• Aim of the exercise:
Skip all pictures; return exactly the lines from the one containing "scopri di più" through the end of the data.

• Page images and extracted text:
Segment Open

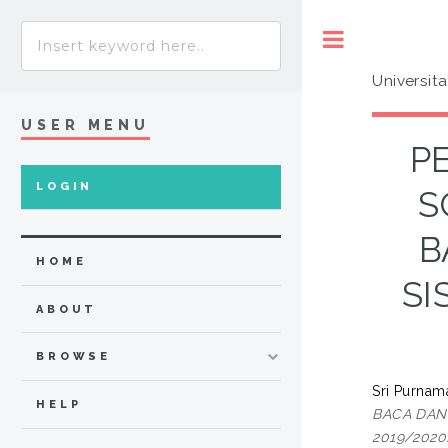
Toggle
Universit
USER MENU
P
LOGIN
S
B
HOME
SI
ABOUT
BROWSE
Sri Purnam
HELP
BACA DAN 
2019/2020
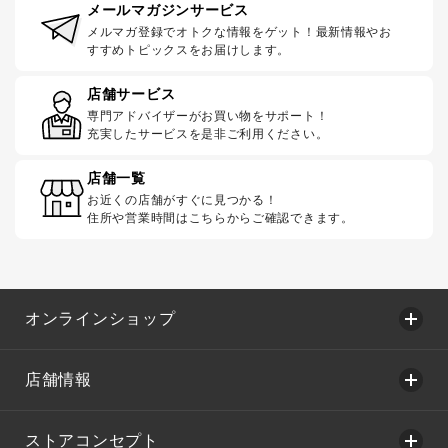
メールマガジンサービス
メルマガ登録でオトクな情報をゲット！最新情報やお
すすめトピックスをお届けします。
店舗サービス
専門アドバイザーがお買い物をサポート！
充実したサービスを是非ご利用ください。
店舗一覧
お近くの店舗がすぐに見つかる！
住所や営業時間はこちらからご確認できます。
オンラインショップ
店舗情報
ストアコンセプト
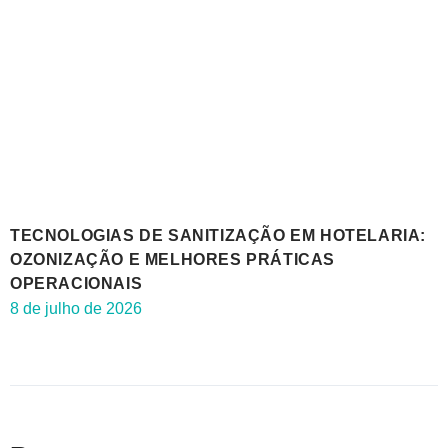
TECNOLOGIAS DE SANITIZAÇÃO EM HOTELARIA:
OZONIZAÇÃO E MELHORES PRÁTICAS
OPERACIONAIS
8 de julho de 2026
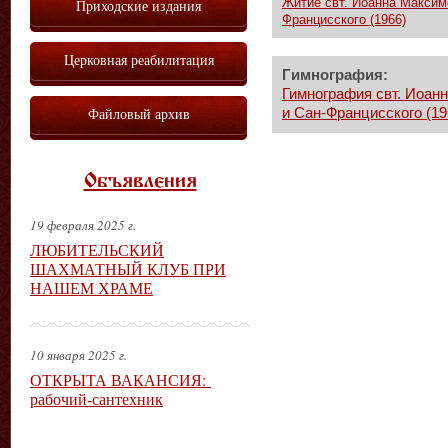
Житие свт. Иоанна Максим
Приходские издания
Францисского (1966)
Церковная реабилитация
Гимнография:
Гимнография свт. Иоан
Файловый архив
и Сан-Францисского (19
Объявления
19 февраля 2025 г.
ЛЮБИТЕЛЬСКИЙ
ШАХМАТНЫЙ КЛУБ ПРИ
НАШЕМ ХРАМЕ
10 января 2025 г.
ОТКРЫТА ВАКАНСИЯ:
рабочий-сантехник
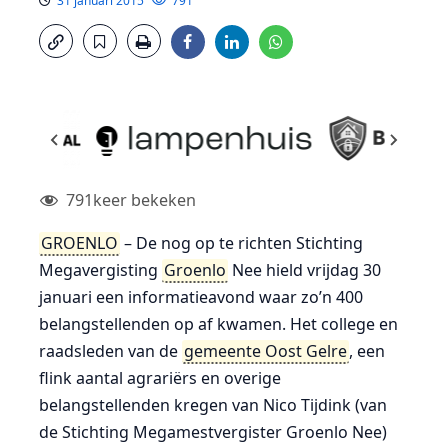
31 januari 2015
791
791
keer bekeken
GROENLO
– De nog op te richten Stichting
Megavergisting
Groenlo
Nee hield vrijdag 30
januari een informatieavond waar zo’n 400
belangstellenden op af kwamen. Het college en
raadsleden van de
gemeente Oost Gelre
, een
flink aantal agrariërs en overige
belangstellenden kregen van Nico Tijdink (van
de Stichting Megamestvergister Groenlo Nee)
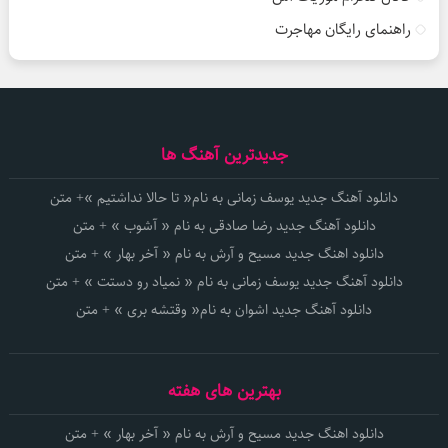
راهنمای رایگان مهاجرت
جدیدترین آهنگ ها
دانلود آهنگ جدید یوسف زمانی به نام« تا حالا نداشتیم »+ متن
دانلود آهنگ جدید رضا صادقی به نام « آشوب » + متن
دانلود اهنگ جدید مسیح و آرش به نام « آخر بهار » + متن
دانلود آهنگ جدید یوسف زمانی به نام « نمیاد رو دستت » + متن
دانلود آهنگ جدید اشوان به نام« وقتشه بری » + متن
بهترین های هفته
دانلود اهنگ جدید مسیح و آرش به نام « آخر بهار » + متن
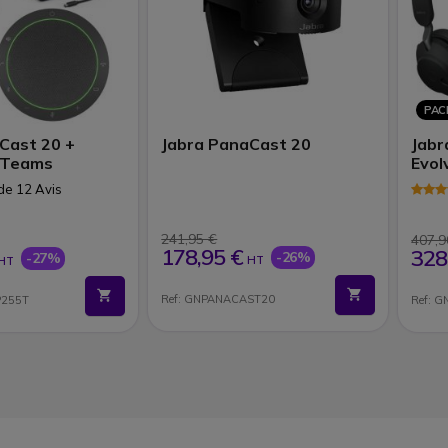
PAC
Cast 20 +
Jabra PanaCast 20
Jabr
 Teams
Evol
 de 12 Avis
241,95 €
407,9
178,95 €
328
-26%
-27%
HT
HT
Ref: GNPANACAST20
P255T
Ref: 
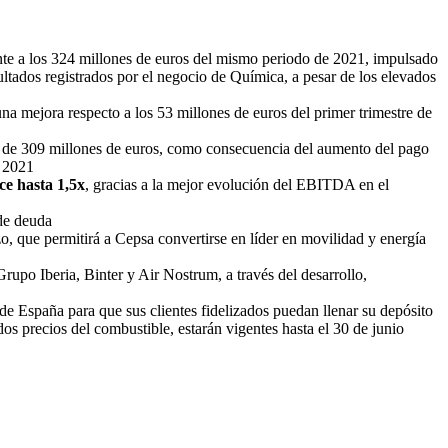
ente a los 324 millones de euros del mismo periodo de 2021, impulsado
ultados registrados por el negocio de Química, a pesar de los elevados
na mejora respecto a los 53 millones de euros del primer trimestre de
021 de 309 millones de euros, como consecuencia del aumento del pago
e 2021
ce hasta 1,5x
, gracias a la mejor evolución del EBITDA en el
de deuda
zo, que permitirá a Cepsa convertirse en líder en movilidad y energía
Grupo Iberia, Binter y Air Nostrum, a través del desarrollo,
 de España para que sus clientes fidelizados puedan llenar su depósito
os precios del combustible, estarán vigentes hasta el 30 de junio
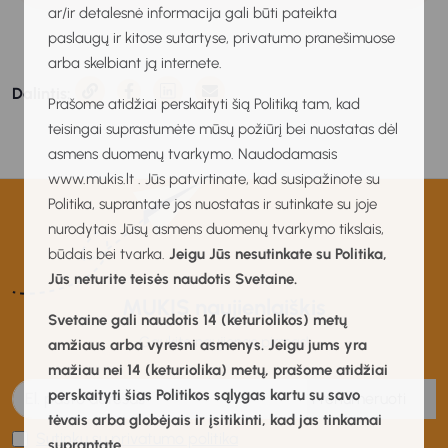
ar/ir detalesnė informacija gali būti pateikta
paslaugų ir kitose sutartyse, privatumo pranešimuose
arba skelbiant ją internete.
Dalintis:
Prašome atidžiai perskaityti šią Politiką tam, kad
teisingai suprastumėte mūsų požiūrį bei nuostatas dėl
asmens duomenų tvarkymo. Naudodamasis
www.mukis.lt . Jūs patvirtinate, kad susipažinote su
Politika, suprantate jos nuostatas ir sutinkate su joje
nurodytais Jūsų asmens duomenų tvarkymo tikslais,
būdais bei tvarka.
Jeigu Jūs nesutinkate su Politika,
Jūs neturite teisės naudotis Svetaine.
MUKIS naujienlaiškis
Svetaine gali naudotis 14 (keturiolikos) metų
Gaukite naujienas pirmas!
amžiaus arba vyresni asmenys. Jeigu jums yra
mažiau nei 14 (keturiolika) metų, prašome atidžiai
perskaityti šias Politikos sąlygas kartu su savo
Prenumeruoti
tėvais arba globėjais ir įsitikinti, kad jas tinkamai
Sutinku su privatumo politika
suprantate.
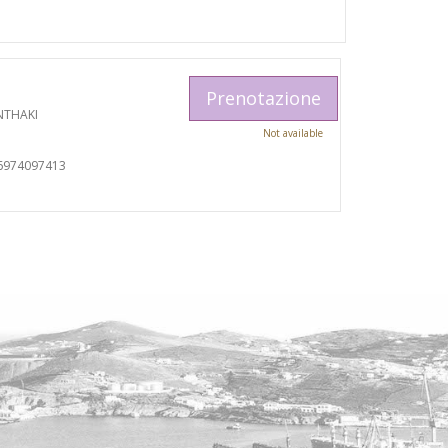
Prenotazione
NTHAKI
Not available
6974097413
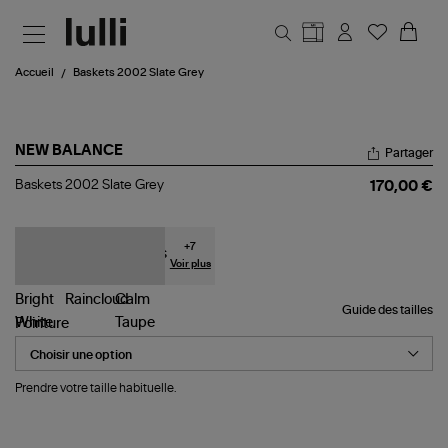
Aller au contenu principal
Accueil
Baskets 2002 Slate Grey
NEW BALANCE
Partager
Baskets
Baskets 2002 Slate Grey
170,00 €
2002
Slate
Grey
+
7
Voir plus
Guide des tailles
Pointure
Prendre votre taille habituelle.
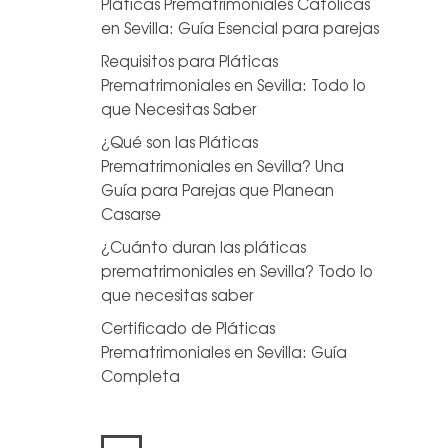
Pláticas Prematrimoniales Católicas
en Sevilla: Guía Esencial para parejas
Requisitos para Pláticas
Prematrimoniales en Sevilla: Todo lo
que Necesitas Saber
¿Qué son las Pláticas
Prematrimoniales en Sevilla? Una
Guía para Parejas que Planean
Casarse
¿Cuánto duran las pláticas
prematrimoniales en Sevilla? Todo lo
que necesitas saber
Certificado de Pláticas
Prematrimoniales en Sevilla: Guía
Completa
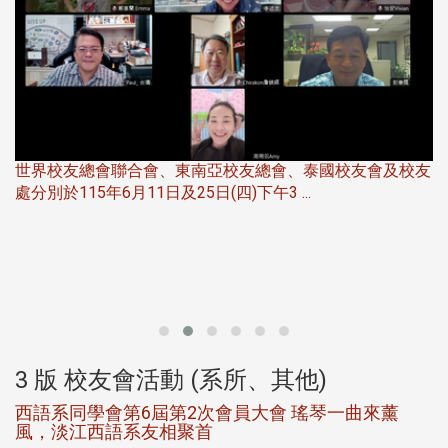
友
華
北加州校友會於115年6月21日(日)晚，參加由北加州中國
伴
大專校友會聯合會在Foster Ci ...
3 版 校友會活動 (系所、其他)
第一屆淡韻盃歌唱大賽完成初賽公開抽籤 落實公
平、公正、公開競賽精神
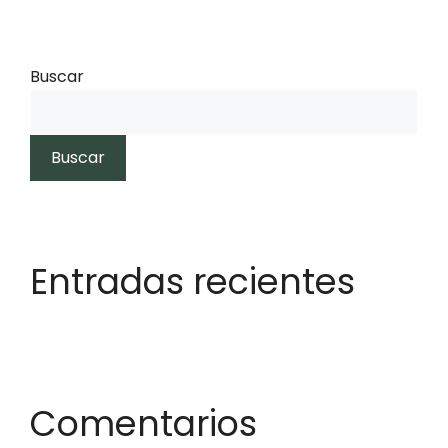
Buscar
Buscar
Entradas recientes
Comentarios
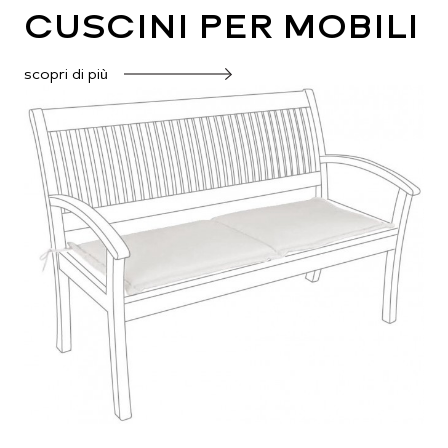
CUSCINI PER MOBILI
scopri di più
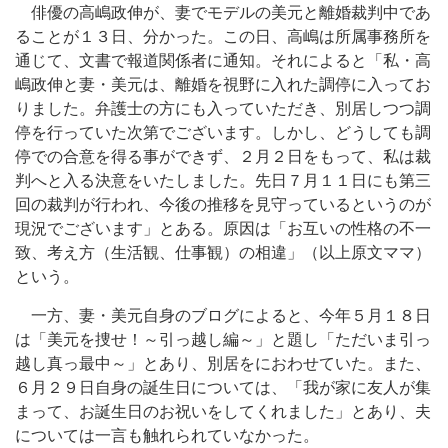
俳優の高嶋政伸が、妻でモデルの美元と離婚裁判中であ
ることが１３日、分かった。この日、高嶋は所属事務所を
通じて、文書で報道関係者に通知。それによると「私・高
嶋政伸と妻・美元は、離婚を視野に入れた調停に入ってお
りました。弁護士の方にも入っていただき、別居しつつ調
停を行っていた次第でございます。しかし、どうしても調
停での合意を得る事ができず、２月２日をもって、私は裁
判へと入る決意をいたしました。先日７月１１日にも第三
回の裁判が行われ、今後の推移を見守っているというのが
現況でございます」とある。原因は「お互いの性格の不一
致、考え方（生活観、仕事観）の相違」（以上原文ママ）
という。
一方、妻・美元自身のブログによると、今年５月１８日
は「美元を捜せ！～引っ越し編～」と題し「ただいま引っ
越し真っ最中～」とあり、別居をにおわせていた。また、
６月２９日自身の誕生日については、「我が家に友人が集
まって、お誕生日のお祝いをしてくれました」とあり、夫
については一言も触れられていなかった。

Segment Closed

• Output for this exercise:
scopri di più
俳優の高嶋政伸が、妻でモデルの美元と離婚裁判中であ
ることが１３日、分かった。この日、高嶋は所属事務所を
通じて、文書で報道関係者に通知。それによると「私・高
嶋政伸と妻・美元は、離婚を視野に入れた調停に入ってお
りました。弁護士の方にも入っていただき、別居しつつ調
停を行っていた次第でございます。しかし、どうしても調
停での合意を得る事ができず、２月２日をもって、私は裁
判へと入る決意をいたしました。先日７月１１日にも第三
回の裁判が行われ、今後の推移を見守っているというのが
現況でございます」とある。原因は「お互いの性格の不一
致、考え方（生活観、仕事観）の相違」（以上原文ママ）
という。
一方、妻・美元自身のブログによると、今年５月１８日
は「美元を捜せ！～引っ越し編～」と題し「ただいま引っ
越し真っ最中～」とあり、別居をにおわせていた。また、
６月２９日自身の誕生日については、「我が家に友人が集
まって、お誕生日のお祝いをしてくれました」とあり、夫
については一言も触れられていなかった。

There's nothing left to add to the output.